= Edward Hungerford (author) =

American journalist and author

Edward Hungerford (1875 - July 29, 1948) was an American journalist and author. His main interest was the railroad, about which he wrote many books and articles. He travelled extensively by rail and was a specialist in organizing railroad exhibitions.

==Early life==
Hungerford was born in Watertown, New York the son of Charles Anson Hungerford and his wife Cora Sill. His parents operated a grocery store in Watertown until 1892, when they became owners of the Woodruff House, a much larger store, for 13 years. Hungerford was given a job there, running the elevator. He was educated at Watertown High School, and was then sent to Williston Seminary in Easthampton, Massachusetts. He was a poor student and much of his childhood he spent watching trains on the Rome, Watertown and Ogdensburg Railroad. His father wanted him to become an architect and he enrolled in an architecture program at Syracuse University. However he abandoned his studies in Syracuse, and went to Western New York, where in 1896 he obtained a job as a reporter with the Rochester Herald.

==Journalism==
After three years in Rochester, he obtained reporting and editing jobs with the Glens Falls Times, the Brooklyn Eagle, New York Evening Sun and the New York Herald. He continued writing, with the railroad industry becoming his main interest. For seven years he was press representative for the Brooklyn Rapid Transit Company. He was also advertising manager for Wells Fargo & Company Express, and director of publications at the University of Rochester.

==Railroad exhibitions==
In 1925, Hungerford approached Daniel Willard, the president of the Baltimore and Ohio Railroad, and offered to write a history of the company, which was shortly to reach its centenary. Willard not only took up the suggestion, but also hired Hungerford to be the B&O's centennial director. Hungerford had seen a railroad celebration in England and created an extravagant exhibition at a park outside Baltimore. The "Fair of the Iron Horse" opened on February 28, 1927, including displays and a two-hour play, Pageant of The Iron Horse. It drew crowds averaging 50,000 a day. "His success in Baltimore became his chief calling card," He created five more transportation pageants during the 1930s including the Rochester Centennial of 1934, the Parade of the Years Pageant in 1936 in Cleveland; and lastly "Railroads on Parade" at the 1939 New York World's Fair. The railroad display at the fair, which lasted until 1940, presented steam, electric and diesel engines brought from Canada, England and Italy. The attraction drew 2.6 million visitors during its two-year run.

==Travel==
Hungerford traveled annually more than 75,000 rail miles "just for the fun of it" and he calculated that over the years he had ridden more than 1.5 million miles on rails. He traveled occasionally to Europe and was in Italy in 1928 when he was received by Benito Mussolini.

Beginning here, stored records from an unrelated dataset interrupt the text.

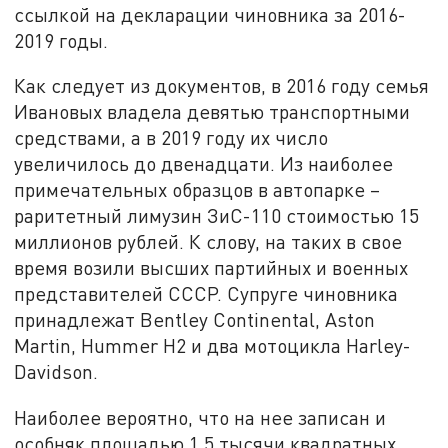
ссылкой на декларации чиновника за 2016-
2019 годы.
Как следует из документов, в 2016 году семья
Ивановых владела девятью транспортными
средствами, а в 2019 году их число
увеличилось до двенадцати. Из наиболее
примечательных образцов в автопарке –
раритетный лимузин ЗиС-110 стоимостью 15
миллионов рублей. К слову, на таких в свое
время возили высших партийных и военных
представителей СССР. Супруге чиновника
принадлежат Bentley Continental, Aston
Martin, Hummer H2 и два мотоцикла Harley-
Davidson.
Наиболее вероятно, что на нее записан и
особняк площадью 1,5 тысячи квадратных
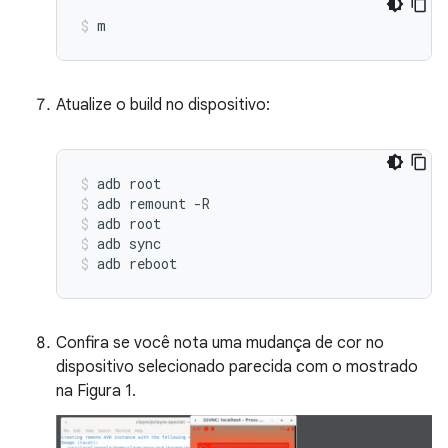
m
Atualize o build no dispositivo:
adb
root
adb
remount
-R
adb
root
adb
sync
adb
reboot
Confira se você nota uma mudança de cor no
dispositivo selecionado parecida com o mostrado
na Figura 1.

Hungerford continued to ride the rails, and while traveling in California in spring 1948 he was taken ill with an infection. His condition deteriorated on his train ride back to New York, where he was admitted to a hospital. He died at his home in New York City at the age of 72 just nine days after his last transportation pageant, “Wheels A-Rolling”, opened at the Chicago Railroad Fair.

==Works==
Hungerford was a photographer.

Hungerford wrote for The Saturday Evening Post and Trains Magazine. He also wrote for Harper's Magazine between February 1909 and August 1921.

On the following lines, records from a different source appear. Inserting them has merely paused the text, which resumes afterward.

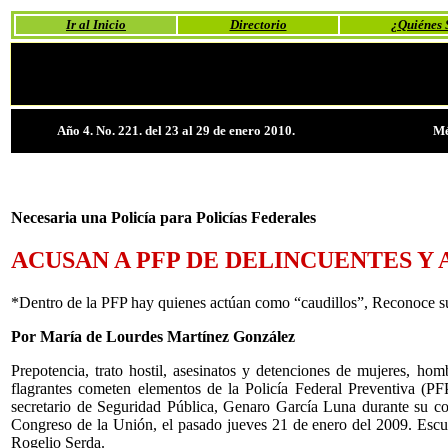
Ir al Inicio
Directorio
¿Quiénes
Año 4. No. 221. del 23 al 29 de enero 2010.
Mé
Necesaria una Policía para Policías Federales
ACUSAN A PFP DE DELINCUENTES Y 
*Dentro de la PFP hay quienes actúan como “caudillos”, Reconoce s
Por María de Lourdes Martínez González
Prepotencia, trato hostil, asesinatos y detenciones de mujeres, hom
flagrantes cometen elementos de la Policía Federal Preventiva (PF
secretario de Seguridad Pública, Genaro García Luna durante su c
Congreso de la Unión, el pasado jueves 21 de enero del 2009. Escu
Rogelio Serda.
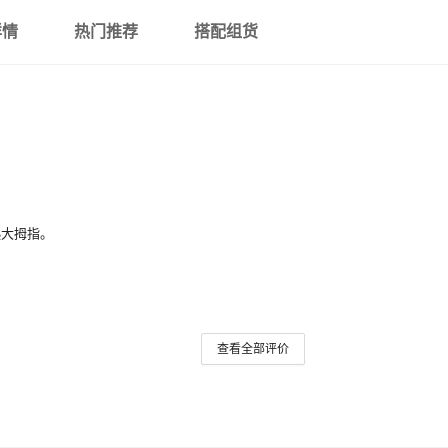
详情
热门推荐
搭配组货
起大拇指。
查看全部评价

Hungerford wrote two best selling books, Planning a Trip Abroad and With the Doughboy in France, a journal of experiences of World War I. Other works, include:

- The American book of church services
- The Genesee country & western New York...
- Locomotives on Parade
- The Modern Railroad
- Men of Erie, a story of human effort (1946)
- Railroads on Parade
- A Railroad for Tomorrow
- The romance of a great store
- The Run of the Twentieth Century
- The Story of the Baltimore and Ohio Railroad 1827-1927
- The Story of Louis Sherry and the business he built
- The Story of Public Utilities
- The story of the Rome. Watertown and Ogdensburgh railroad
- The story of the Waldorf-Astoria
- Transport for War
- Daniel WIllard rides the line: The Story of a Great Railroad man
- Wells Fargo: Advancing the American Frontier
- Early Railroads of New York (1932), in the journal New York History, 13(1).